Thursday, February 20, 2014

MESSAGE


MESSAGE TO OUR READERS.

     March 11, 1887 was the LAST publication date going forward of the Cortland News available at our resource link. We could see it coming when we posted the hanging of Mrs. Druse. We thought we were near the end of our rope too. Starting with the great fires in Cortland, the heroic actions of the volunteer fire department, and the establishment of a private water company, we reproduced articles found in the Cortland News first published from the spring of 1884 to the spring of 1887. We overlooked the years 1881 to 1883, and this period of time may be our next target of interest.  
     Clayton H. Buell was editor and publisher of the Cortland News until January 1882, when he sold to Frank G. Kinney, a newspaper publisher with a solid reputation. It was Frank G. Kinney who first published the Standard on June 29, 1867. Kinney sold his interest in the Standard to Wesley Hooker on May 1, 1872. Wesley Hooker sold to William Clark in April 1876. Kinney and Buell were contentious Republicans who took shots at Democrats, Republicans and those who stood in between. 

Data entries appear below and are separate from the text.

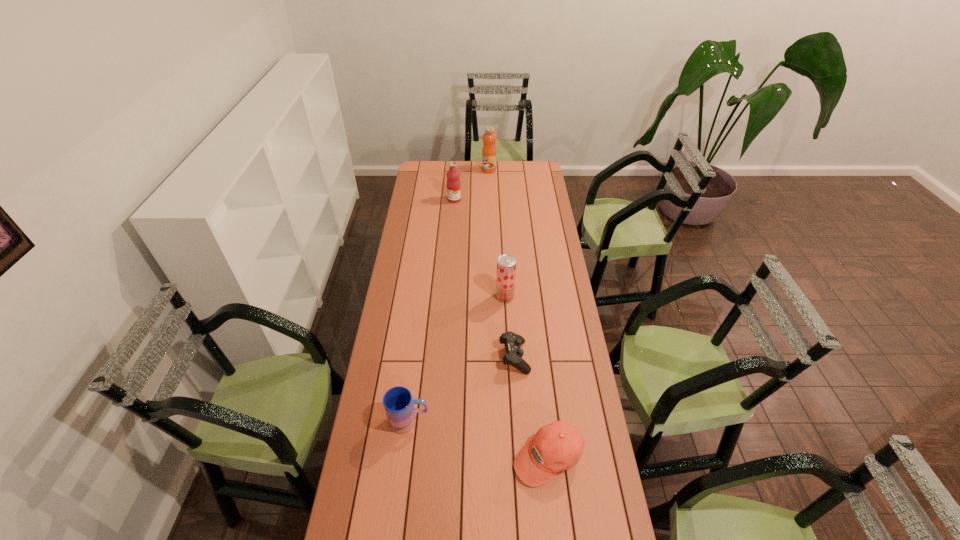 Point out which object is positioned as the third nearest to the third farthest object. Please provide its 2D coordinates. Your answer should be formatted as a tuple, i.e. [(x, y)], where the tuple contains the x and y coordinates of a point satisfying the conditions above.

[(557, 446)]

You are a GUI agent. You are given a task and a screenshot of the screen. Output one action in this format:
    pyautogui.click(x=<x>, y=<y>)
    Task: Click on the closest fruit juice relative to the second nearest fruit juice
    
    Given the screenshot: What is the action you would take?
    pyautogui.click(x=489, y=137)

Locate which fruit juice is the closest to the mug. Please provide its 2D coordinates. Your answer should be formatted as a tuple, i.e. [(x, y)], where the tuple contains the x and y coordinates of a point satisfying the conditions above.

[(506, 264)]

Identify the location of free location that satisfies the following two spatial constraints: 1. on the label of the second farthest object; 2. on the back side of the fifth tallest object. The image size is (960, 540). (436, 456).

Where is `free space that satisfies the following two spatial constraints: 1. on the label of the leftmost fruit juice; 2. on the back side of the baseball cap`? free space that satisfies the following two spatial constraints: 1. on the label of the leftmost fruit juice; 2. on the back side of the baseball cap is located at coordinates (436, 456).

Where is `vacant area that satisfies the following two spatial constraints: 1. on the back side of the third farthest object; 2. on the label of the fifth nearest object`? The width and height of the screenshot is (960, 540). vacant area that satisfies the following two spatial constraints: 1. on the back side of the third farthest object; 2. on the label of the fifth nearest object is located at coordinates (499, 199).

You are a GUI agent. You are given a task and a screenshot of the screen. Output one action in this format:
    pyautogui.click(x=<x>, y=<y>)
    Task: Click on the blank area in the image that satisfies the following two spatial constraints: 1. on the front side of the baseball cap; 2. on the right side of the fourth nearest object
    The height and width of the screenshot is (540, 960).
    Given the screenshot: What is the action you would take?
    pyautogui.click(x=514, y=456)

Identify the location of free spot that satisfies the following two spatial constraints: 1. on the front side of the farthest object; 2. on the left side of the control. (494, 357).

Find the location of a particular element. This screenshot has width=960, height=540. free space in the image that satisfies the following two spatial constraints: 1. on the front side of the nearest fruit juice; 2. on the side of the mug with the handle is located at coordinates (512, 421).

Locate an element on the screen. The image size is (960, 540). blank area in the image that satisfies the following two spatial constraints: 1. on the label of the third nearest object; 2. on the left side of the leftmost fruit juice is located at coordinates (443, 357).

     The staff at the Cortland Contrarian assumes the water contract was accepted by Village of Cortland voters in March 1887. We are looking for the decision of the libel suit against publisher Strowbridge of the Cortland News. When we find it, we will post it.

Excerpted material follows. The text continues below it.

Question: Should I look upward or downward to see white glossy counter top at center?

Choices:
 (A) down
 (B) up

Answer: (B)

     The posting of these old newspaper items has been an act of discovery for our staff and readers. There were nights when the Cortland Contrarian editor’s phone rang after 11 p. m., and an excited contributor working on this project would disclose the latest finding. Some of the information we posted was known only to genealogy researchers, historians and librarians.

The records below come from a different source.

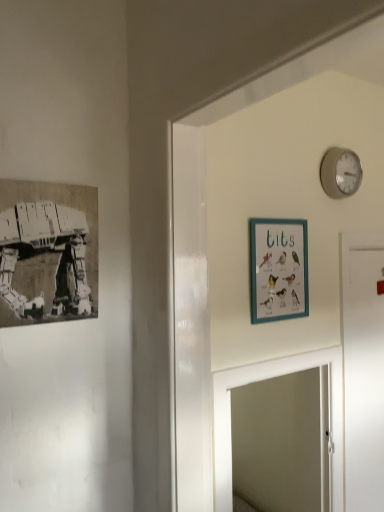 Question: Does black paper print at left, which is the 2th picture frame in back-to-front order, have a lesser width compared to white matte door at right?

Choices:
 (A) no
 (B) yes

Answer: (B)

Question: Considering the relative sizes of black paper print at left, acting as the 1th picture frame starting from the left, and white matte door at right in the image provided, is black paper print at left, acting as the 1th picture frame starting from the left, smaller than white matte door at right?

Choices:
 (A) no
 (B) yes

Answer: (B)

Question: From the image's perspective, is black paper print at left, the second picture frame positioned from the right, on white matte door at right?

Choices:
 (A) yes
 (B) no

Answer: (A)

Question: Is black paper print at left, which is the 2th picture frame in back-to-front order, shorter than white matte door at right?

Choices:
 (A) no
 (B) yes

Answer: (B)

Question: Considering their positions, is white matte door at right located in front of or behind teal wooden picture frame at upper center, marked as the first picture frame in a right-to-left arrangement?

Choices:
 (A) behind
 (B) front

Answer: (A)

Question: From a real-world perspective, relative to teal wooden picture frame at upper center, acting as the 1th picture frame starting from the back, is white matte door at right vertically above or below?

Choices:
 (A) above
 (B) below

Answer: (B)

Question: Would you say white matte door at right is inside or outside teal wooden picture frame at upper center, marked as the first picture frame in a right-to-left arrangement?

Choices:
 (A) outside
 (B) inside

Answer: (A)

Question: From the image's perspective, is white matte door at right above or below teal wooden picture frame at upper center, marked as the first picture frame in a right-to-left arrangement?

Choices:
 (A) above
 (B) below

Answer: (B)

Question: From a real-world perspective, is teal wooden picture frame at upper center, which is counted as the second picture frame, starting from the front, positioned above or below white glossy mirror at center?

Choices:
 (A) above
 (B) below

Answer: (A)

Question: Is teal wooden picture frame at upper center, which is counted as the second picture frame, starting from the front, in front of or behind white glossy mirror at center in the image?

Choices:
 (A) behind
 (B) front

Answer: (A)

Question: Is point (292, 237) closer or farther from the camera than point (336, 381)?

Choices:
 (A) farther
 (B) closer

Answer: (B)

Question: In terms of height, does teal wooden picture frame at upper center, marked as the first picture frame in a right-to-left arrangement, look taller or shorter compared to white glossy mirror at center?

Choices:
 (A) short
 (B) tall

Answer: (A)

Question: Relative to white matte door at right, is black paper print at left, which is the 2th picture frame in back-to-front order, in front or behind?

Choices:
 (A) behind
 (B) front

Answer: (B)

Question: Looking at the image, does black paper print at left, which is the 2th picture frame in back-to-front order, seem bigger or smaller compared to white matte door at right?

Choices:
 (A) small
 (B) big

Answer: (A)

     During the posting of these articles the number of hits to our website more than doubled. We are registered with Google Search, so hits came from Canada, England, Netherlands, Germany, China, India and other countries. Some of these hits were accidental, some intentional--so we presume. The majority of hits came from the United States. Our blog statistics demonstrate a high count for local and regional history postings, and for the occasional tall-tales such as Skunked and Three-legged Mouse. Many posts were read a second or third time by a single unknown reader.
     The newspaper articles we posted were past copyright protection, and our staff copied and reproduced them. We maintained a high degree of accuracy in the process. Occasionally we allowed the letter t as an unwanted substitute for the letter f but that was a flaw in optical character recognition software and subsequent editor blindness. Unlike the New York Times, we don’t claim copyright for our work reproducing archived news no longer under copyright. We did the work as a public service. The newspaper articles that were past copyright protection and reproduced in the pages of our blog may be copied and reproduced by others. We encourage historical societies and researchers to make use of them. 
     We wish to thank especially Mr. Tom Tryniski of Fulton, N. Y. His exceptional website (www.fultonhistory.com) provides the public with free access to digital archives of thousands of old newspapers. He stipulates non-commercial use. If you are a researcher and you use his website, please consider a donation to Tom so that he can keep and expand his digital archives.